I look the boy in the eye.
“You want me to say the fifth of February was my ideal day. And perhaps, for the history books, it must be. It was the day the world noticed John Deason.”
I lean forward, lowering my voice.
“But if you ask me, in the quiet of the night… I wonder if my ideal day wasn’t the fourth of February.”
The journalist blinks. “The day before?”
“Aye. The day before.”
I look out the window again, seeing not the manicured garden of my old age, but the wild, scrubby bush of Moliagul.
“On the fourth,” I say softly, “Richard and I were young. We were strong. We had nothing but a pick, a shovel, and a friendship that hadn’t yet been weighed against a fortune. We woke up that morning with everything to hope for. We went to sleep that night dreaming of what might be.”
I rub the quartz with my thumb.
“The fifth gave me the answer, son. But the fourth… the fourth still had the question. And there is a special kind of joy in the question that the answer can never match.”
The journalist stares at me. He doesn’t understand. He can’t. He’s young, and he thinks the gold is the point of the story. He writes down 5th February 1869 in his notebook and underlines it twice.
“Thank you, Mr. Deason,” he says, closing the book. “A remarkable story.”
“Aye,” I say, closing my eyes. “Remarkable.”
He gathers his things and leaves. I sit alone in the velvet chair. The house is quiet. Elizabeth is gone now, too. The silence is heavy, but it is not the terrified silence of the gully. It is just the silence of an old man who has lived past his own legend.

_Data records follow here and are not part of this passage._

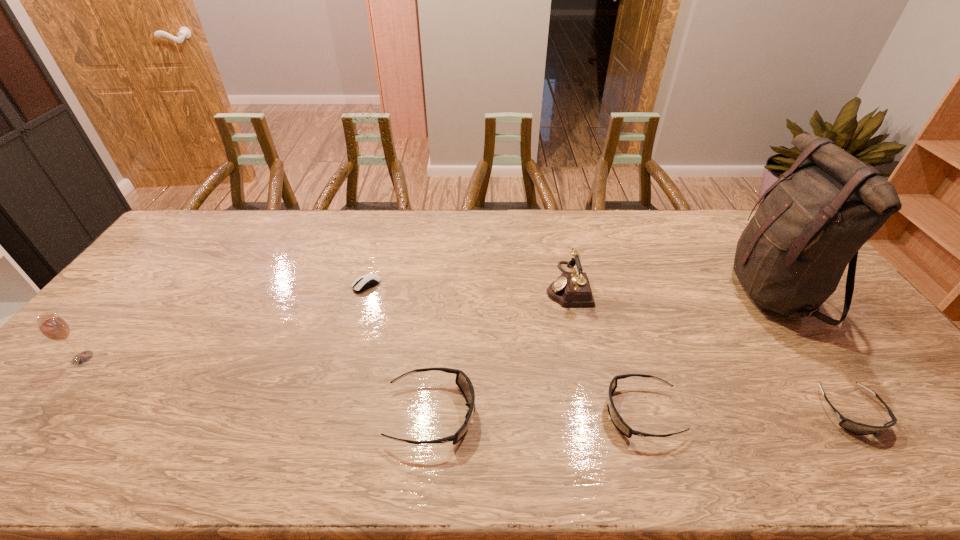 Identify the location of vacant space located 0.240m on the open flap of the tallest object. (653, 291).

Find the location of a particular element. free spot located on the open flap of the tallest object is located at coordinates (698, 291).

Where is `vacant space located on the open flap of the tallest object`? Image resolution: width=960 pixels, height=540 pixels. vacant space located on the open flap of the tallest object is located at coordinates (634, 291).

Find the location of `vacant space situated on the back of the leftmost object`. vacant space situated on the back of the leftmost object is located at coordinates (157, 268).

Where is `object present at the left edge`? object present at the left edge is located at coordinates (53, 327).

Identify the location of goggles that is at the right edge. Image resolution: width=960 pixels, height=540 pixels. (857, 428).

Identify the location of backpack located at the right edge. This screenshot has height=540, width=960. (790, 258).

The width and height of the screenshot is (960, 540). In order to click on object at the near right corner in this screenshot , I will do `click(857, 428)`.

Find the location of a particular element. vacant space at the far edge of the desktop is located at coordinates (476, 215).

Where is `free space at the near edge of the desktop`? The image size is (960, 540). free space at the near edge of the desktop is located at coordinates (737, 424).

I hold the piece of quartz to the light. It catches the sun, sparking with a humble, stony glimmer.
“Mornin’, Richard,” I whisper to the empty room. “Bit of a chill in it yet.”
And for a moment, just a moment, I am back there. The air is cold, the pick is heavy, and the ground beneath my feet is full of secrets I have not yet spoiled by finding.
On 5th February 1869, in Moliagul, Victoria, Cornish miners John Deason and Richard Oates discovered the “Welcome Stranger,” the largest alluvial gold nugget in recorded history. Weighing approximately 72 kilograms (net) and resting just three centimetres below the surface, the find occurred nearly two decades after the Victorian Gold Rush began in 1851. Because no local scales could bear its weight, the nugget was broken into three pieces on a blacksmith’s anvil and smelted into ingots, yielding £9,381 – a sum equivalent to millions in modern currency. Although the original object was destroyed, the discovery remains the peak of Australia’s 19th-century mining boom, which at its height produced one-third of the world’s gold supply.